The new diamond-shaped facility will feature airy lobbies, open space offices and modern-style meeting rooms, as well as spectacular views from the terraces and Wi-Fi inside and out.
‘Hot-desking’
But not everyone is happy with the renovations. UN Geneva staff members have criticised a lack of consultation over the project and the future use of open space and possible ‘hot-desking’ – ten staff for eight desks. They say the idea is being exported from the UN in New York, where it was a fiasco.
Last year, the UNOG Staff Coordination Council, representing 3,500 members, carried out a public survey of almost 1,000 Geneva staff.
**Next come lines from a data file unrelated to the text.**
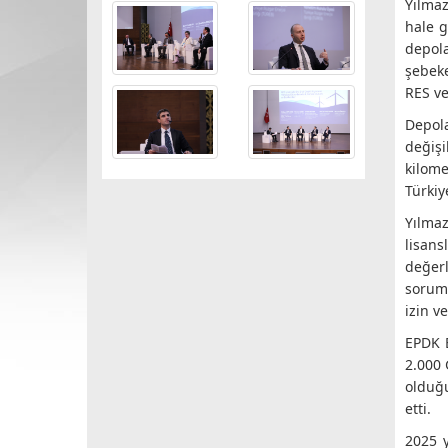
Yılmaz
hale g
depola
şebeke
RES ve
Depola
değişi
kilome
Türkiy
Yılmaz
lisans
değerl
soruml
izin v
EPDK E
2.000 
olduğu
etti.
2025 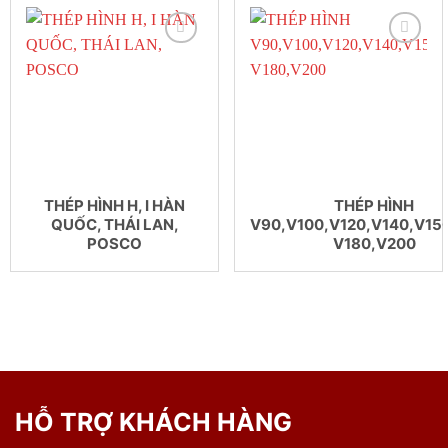
THÉP HÌNH H, I HÀN
THÉP HÌNH
QUỐC, THÁI LAN,
V90,V100,V120,V140,V150
POSCO
V180,V200
HỖ TRỢ KHÁCH HÀNG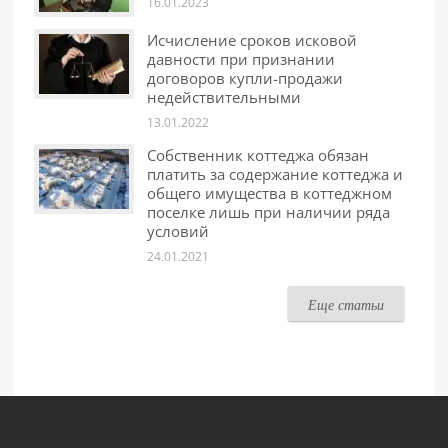
16.01.2023
Исчисление сроков исковой
давности при признании
договоров купли-продажи
недействительными
13.01.2022
Собственник коттеджа обязан
платить за содержание коттеджа и
общего имущества в коттеджном
поселке лишь при наличии ряда
условий
24.01.2021
Еще статьи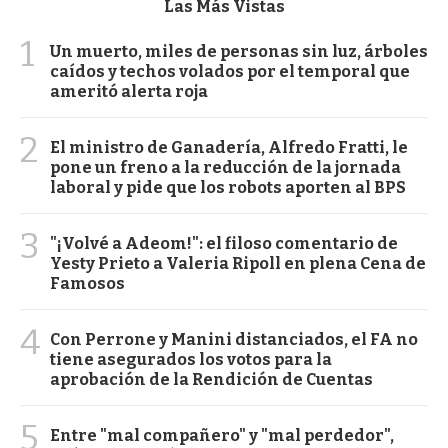
Las Más Vistas
1
Un muerto, miles de personas sin luz, árboles
caídos y techos volados por el temporal que
ameritó alerta roja
2
El ministro de Ganadería, Alfredo Fratti, le
pone un freno a la reducción de la jornada
laboral y pide que los robots aporten al BPS
3
"¡Volvé a Adeom!": el filoso comentario de
Yesty Prieto a Valeria Ripoll en plena Cena de
Famosos
4
Con Perrone y Manini distanciados, el FA no
tiene asegurados los votos para la
aprobación de la Rendición de Cuentas
5
Entre "mal compañero" y "mal perdedor",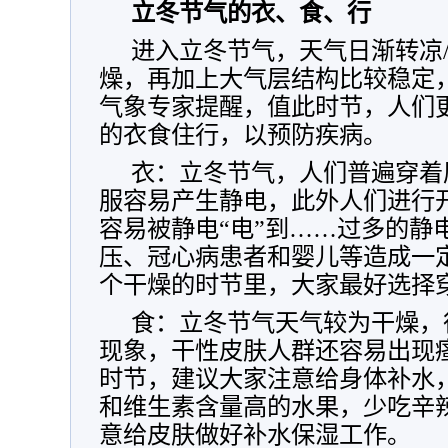
立冬节气的衣、食、行
进入立冬节气，天气日渐转凉
燥，再加上大气层结构比较稳定
气象专家提醒，值此时节，人们
的衣食住行，以预防疾病。
衣：立冬节气，人们普遍穿着
服容易产生静电，此外人们进行
容易被静电“电”到……过多的静
压、冠心病患者和婴儿等造成一
个干燥的时节里，大家最好选择
食：立冬节气天气较为干燥，
现象，干性皮肤人群还容易出现
时节，建议大家注意给身体补水
和维生素含量高的水果，少吃辛
意给皮肤做好补水保湿工作。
Only 4% said they were in favour of open space offices; most preferred individual or shared offices. They hoped management would listen closely to their concerns.
“The atmosphere is toxic,” declared one civil servant after the meeting. “They make this decision sound like it came from the staff, but we were never asked. It has been totally imposed on us. Most multinationals that introduced open space working environments have been going back on the decision.”
UN officials responsible for the plan say they do not intend to go as far as New York did with the hot desking, but that staff will probably have to live with the open space environments, a decision made by member states.
The Palais des Nations was built between 1929 and 1936. It is one of the most active centres for multilateral diplomacy in the world, comprising 34 conference rooms and hosting approximately 12,000 meetings per year for over 75,000 delegates and 100,000 visitors.